Part II of The DrHGuy Alternative Southwest Missouri Tour -If She Finds Out, This Will Break My Mother’s Heart



Footnotes


  1. My apologies to Bobby Vee who performed and Martha Sharp who wrote Come Back When You Grow Up with the line “Livin’ ain’t easy, lovin’s twice as tough”
  2. OK, “stomping ground” does not convey an accurate sense of how I spent my childhood and adolescence in that area, but “stepping-gingerly ground” seems a non-starter as a colloquialism
  3. I am, in fact, impressed by Big Brutus, and the Bread & Breakfast looks positively bucolic.
  4. As judged by the 2006 Revised Standard Heck of a Guy Blog Signification, Pith, and Primacy criteria
  5. If one gets off on defunct lead mines - and who doesn’t - southwest Missouri is the place to be
  6. See

  7. Excerpted from Wedding Protection:

    Indeed, my argument is not that these folks, suckered in by the diamond, flower, and chapel cartels to sign up for a formal marriage ceremony, don’t deserve compensatory gifts, but that others – oh, let’s say me, for example – also deserve some of the loot. Moreover, you will be happy to learn that not only have I developed a means of leveling the playing field, but I’ve also given the procedure my own special spin, creating in the process, a win-win situation.
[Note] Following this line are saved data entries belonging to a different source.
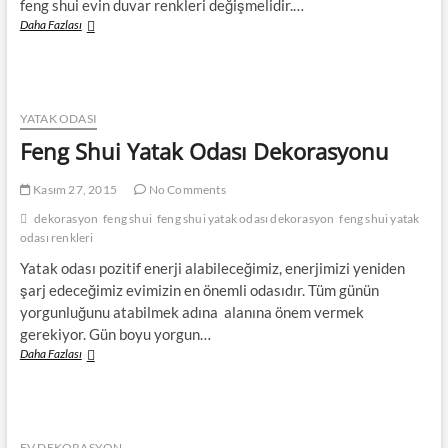
feng shui evin duvar renkleri değişmelidir.…
Feng
Daha Fazlası
Shuiye
Göre
Evin
Duvar
Renkleri
YATAK ODASI
Nasıl
Feng Shui Yatak Odası Dekorasyonu
Olmalı?
Kasım 27, 2015
No Comments
dekorasyon
feng shui
feng shui yatak odası dekorasyon
feng shui yatak
odası renkleri
Yatak odası pozitif enerji alabileceğimiz, enerjimizi yeniden
şarj edeceğimiz evimizin en önemli odasıdır. Tüm günün
yorgunluğunu atabilmek adına alanına önem vermek
gerekiyor. Gün boyu yorgun…
Feng
Daha Fazlası
Shui
Yatak
Odası
Dekorasyonu
EV DEKORASYON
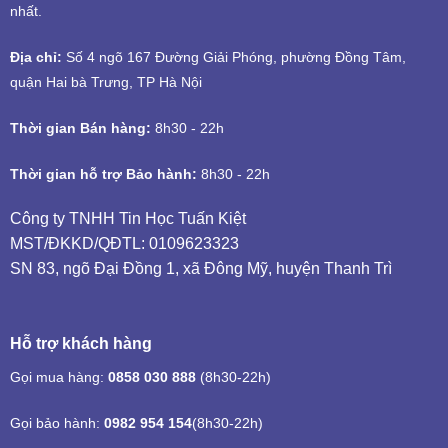
nhất.
Địa chỉ:
Số 4 ngõ 167 Đường Giải Phóng, phường Đồng Tâm,
quận Hai bà Trưng, TP Hà Nội
Thời gian Bán hàng:
8h30 - 22h
Thời gian hỗ trợ Bảo hành:
8h30 - 22h
Công ty TNHH Tin Học Tuấn Kiệt
MST/ĐKKD/QĐTL: 0109623323
SN 83, ngõ Đại Đồng 1, xã Đông Mỹ, huyện Thanh Trì
Hỗ trợ khách hàng
Gọi mua hàng:
0858 030 888
(8h30-22h)
Gọi bảo hành:
0982 954 154
(8h30-22h)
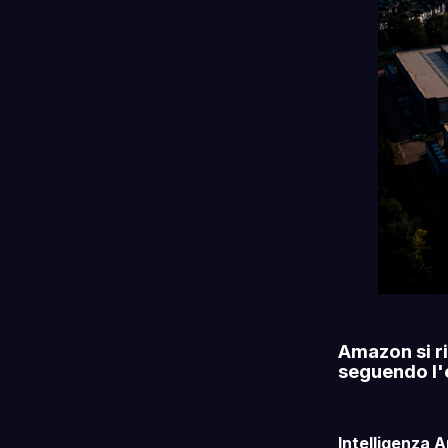
Amazon si ri
seguendo l'
Intelligenza Ar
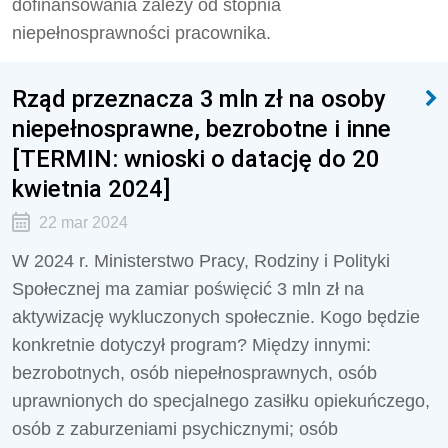
dofinansowania zależy od stopnia
niepełnosprawności pracownika.
Rząd przeznacza 3 mln zł na osoby
niepełnosprawne, bezrobotne i inne
[TERMIN: wnioski o datację do 20
kwietnia 2024]
22 mar 2024
W 2024 r. Ministerstwo Pracy, Rodziny i Polityki
Społecznej ma zamiar poświęcić 3 mln zł na
aktywizację wykluczonych społecznie. Kogo będzie
konkretnie dotyczył program? Między innymi:
bezrobotnych, osób niepełnosprawnych, osób
uprawnionych do specjalnego zasiłku opiekuńczego,
osób z zaburzeniami psychicznymi; osób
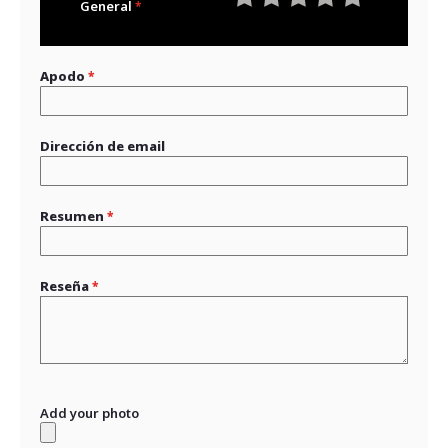
General
1
2
3
4
5
star
stars
stars
stars
stars
Apodo
Dirección de email
Resumen
Reseña
Add your photo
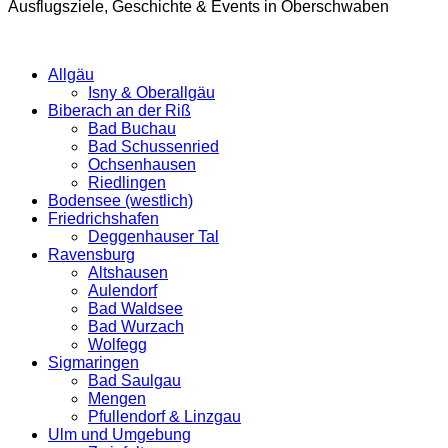
Ausflugsziele, Geschichte & Events in Oberschwaben
Allgäu
Isny & Oberallgäu
Biberach an der Riß
Bad Buchau
Bad Schussenried
Ochsenhausen
Riedlingen
Bodensee (westlich)
Friedrichshafen
Deggenhauser Tal
Ravensburg
Altshausen
Aulendorf
Bad Waldsee
Bad Wurzach
Wolfegg
Sigmaringen
Bad Saulgau
Mengen
Pfullendorf & Linzgau
Ulm und Umgebung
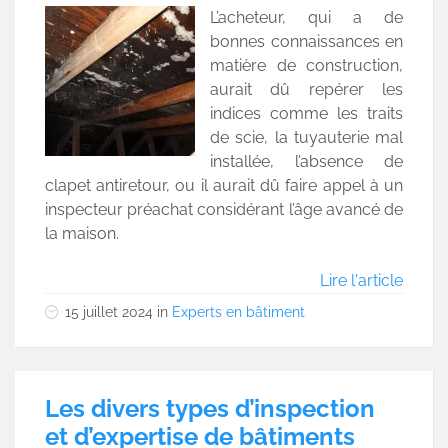
L’acheteur, qui a de
bonnes connaissances en
matière de construction,
aurait dû repérer les
indices comme les traits
de scie, la tuyauterie mal
installée, l’absence de
clapet antiretour, ou il aurait dû faire appel à un
inspecteur préachat considérant l’âge avancé de
la maison.
Lire l'article
15 juillet 2024
in
Experts en bâtiment
Les divers types d’inspection
et d’expertise de bâtiments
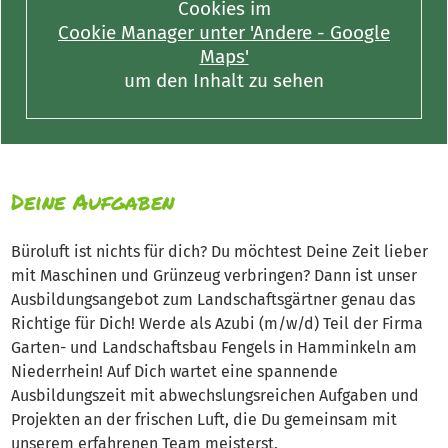
Cookies im
Cookie Manager unter 'Andere - Google
Maps'
um den Inhalt zu sehen
Deine Aufgaben
Büroluft ist nichts für dich? Du möchtest Deine Zeit lieber
mit Maschinen und Grünzeug verbringen? Dann ist unser
Ausbildungsangebot zum Landschaftsgärtner genau das
Richtige für Dich! Werde als Azubi (m/w/d) Teil der Firma
Garten- und Landschaftsbau Fengels in Hamminkeln am
Niederrhein! Auf Dich wartet eine spannende
Ausbildungszeit mit abwechslungsreichen Aufgaben und
Projekten an der frischen Luft, die Du gemeinsam mit
unserem erfahrenen Team meisterst.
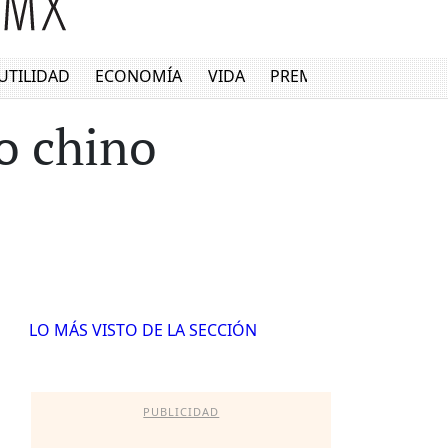
UTILIDAD
ECONOMÍA
VIDA
PREMIUM
to chino
LO MÁS VISTO DE LA SECCIÓN
PUBLICIDAD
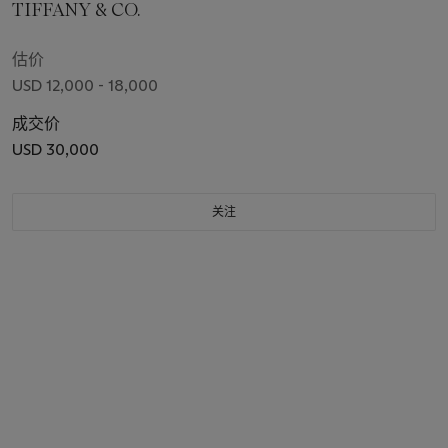
TIFFANY & CO.
估价
USD 12,000 - 18,000
成交价
USD 30,000
关注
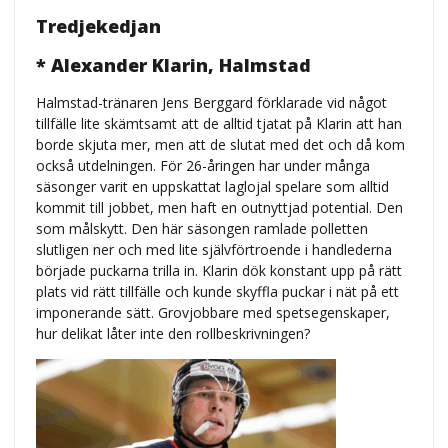
Tredjekedjan
* Alexander Klarin, Halmstad
Halmstad-tränaren Jens Berggard förklarade vid något
tillfälle lite skämtsamt att de alltid tjatat på Klarin att han
borde skjuta mer, men att de slutat med det och då kom
också utdelningen. För 26-åringen har under många
säsonger varit en uppskattat laglojal spelare som alltid
kommit till jobbet, men haft en outnyttjad potential. Den
som målskytt. Den här säsongen ramlade polletten
slutligen ner och med lite självförtroende i handlederna
började puckarna trilla in. Klarin dök konstant upp på rätt
plats vid rätt tillfälle och kunde skyffla puckar i nät på ett
imponerande sätt. Grovjobbare med spetsegenskaper,
hur delikat låter inte den rollbeskrivningen?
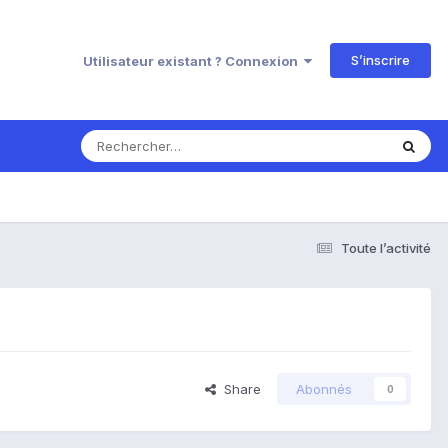
S’inscrire
Utilisateur existant ? Connexion
Toute l’activité
Share
Abonnés
0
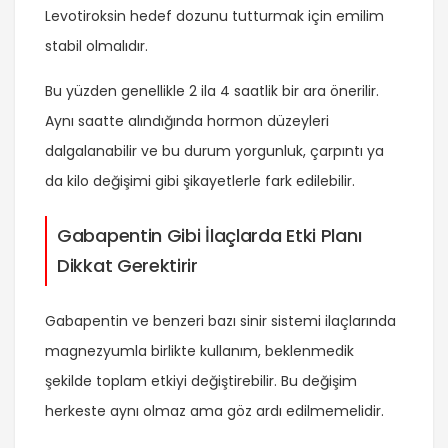
Levotiroksin hedef dozunu tutturmak için emilim
stabil olmalıdır.
Bu yüzden genellikle 2 ila 4 saatlik bir ara önerilir.
Aynı saatte alındığında hormon düzeyleri
dalgalanabilir ve bu durum yorgunluk, çarpıntı ya
da kilo değişimi gibi şikayetlerle fark edilebilir.
Gabapentin Gibi İlaçlarda Etki Planı
Dikkat Gerektirir
Gabapentin ve benzeri bazı sinir sistemi ilaçlarında
magnezyumla birlikte kullanım, beklenmedik
şekilde toplam etkiyi değiştirebilir. Bu değişim
herkeste aynı olmaz ama göz ardı edilmemelidir.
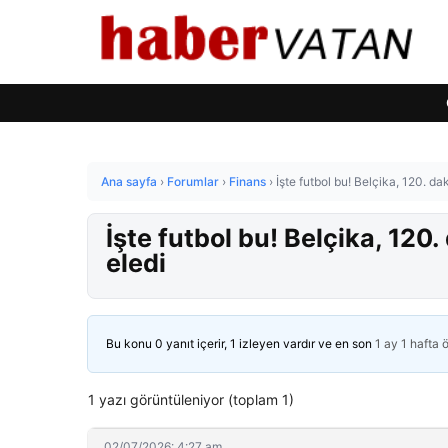
Ana sayfa
›
Forumlar
›
Finans
›
İşte futbol bu! Belçika, 120. d
İşte futbol bu! Belçika, 120
eledi
Bu konu 0 yanıt içerir, 1 izleyen vardır ve en son
1 ay 1 hafta 
1 yazı görüntüleniyor (toplam 1)
02/07/2026: 4:27 am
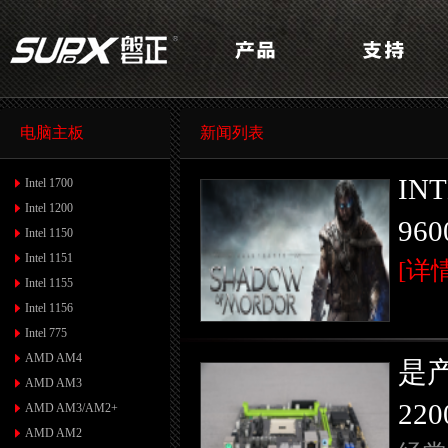
电脑主板
新闻列表
IN
Intel 1700
Intel 1200
9
Intel 1150
Intel 1151
[详情
Intel 1155
Intel 1156
Intel 775
AMD AM4
是
AMD AM3
22
AMD AM3/AM2+
AMD AM2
    Have I got a deal for you.

    I admit that I’m perfectly content as and prefer to remain a member of the unmarried, but I will also point out that I certainly have the potential for getting married. Heck, if one takes a look at my first marriage, it’s clear that I am capable of marrying the wrong spouse at the wrong time for the wrong reason in the face of all kinds of warnings and signals. I am the proverbial loose cannon. And I figure that’s gotta be worth something.

    The bargain I’m offering to strike is a simple one: friends, family, and anyone else that I might find a reasonable premise to invite to my wedding, reception, showers, bachelor and bachelorette parties, etc (and I can be pretty darn clever when it comes to such rationalizations; if your name can be approximated with the English alphabet, you are in jeopardy) can either make a modest contribution (calculated at approximately half the value of an appropriate wedding present) in commemoration of my unwed status OR those same individuals can risk the pains, inconvenience, and fiscal cost of involvement in my matrimonial bliss. Now, I’m not saying I will definitely get married if you all don’t pay off. Maybe I’m just bluffing; maybe I’m not. But before you decide whether to call that bluff, consider the following.

    Those in receipt of this announcement should be aware that, if I have to make good on the threatened exchange of nuptial vows, this will not be one of those simple, quiet ceremonies with only a few family members present one is always hearing about. No, I’m thinking of a ceremony more along the lines of Papal Election meets Fear Factor – tentatively to be held at the either
    (1) The Dugout Bar of Mickey Mantle’s Holiday Inn (AAA Approved) in Joplin, Missouri (besides lending his name to the place, The Mick also authored the slogan used to push the fried chicken served in the hotel restaurant: “To get a better piece of chicken, you’d have to be a rooster;” I couldn’t make this stuff up) or, if I’m feeling more precious,
    (2) The Precious Moments Chapel in nearby Carthage Missouri, which has generously offered me a cut of the profits from the sale of figurines (the perfect souvenir!) to my mother and, should she overlook any, to the other guests.

  8. Which was exactly what happened to my colleagues and me in Spooklight Story. Further, while I cannot speak for the others, I can testify that I have remained bejesus-free since that episode.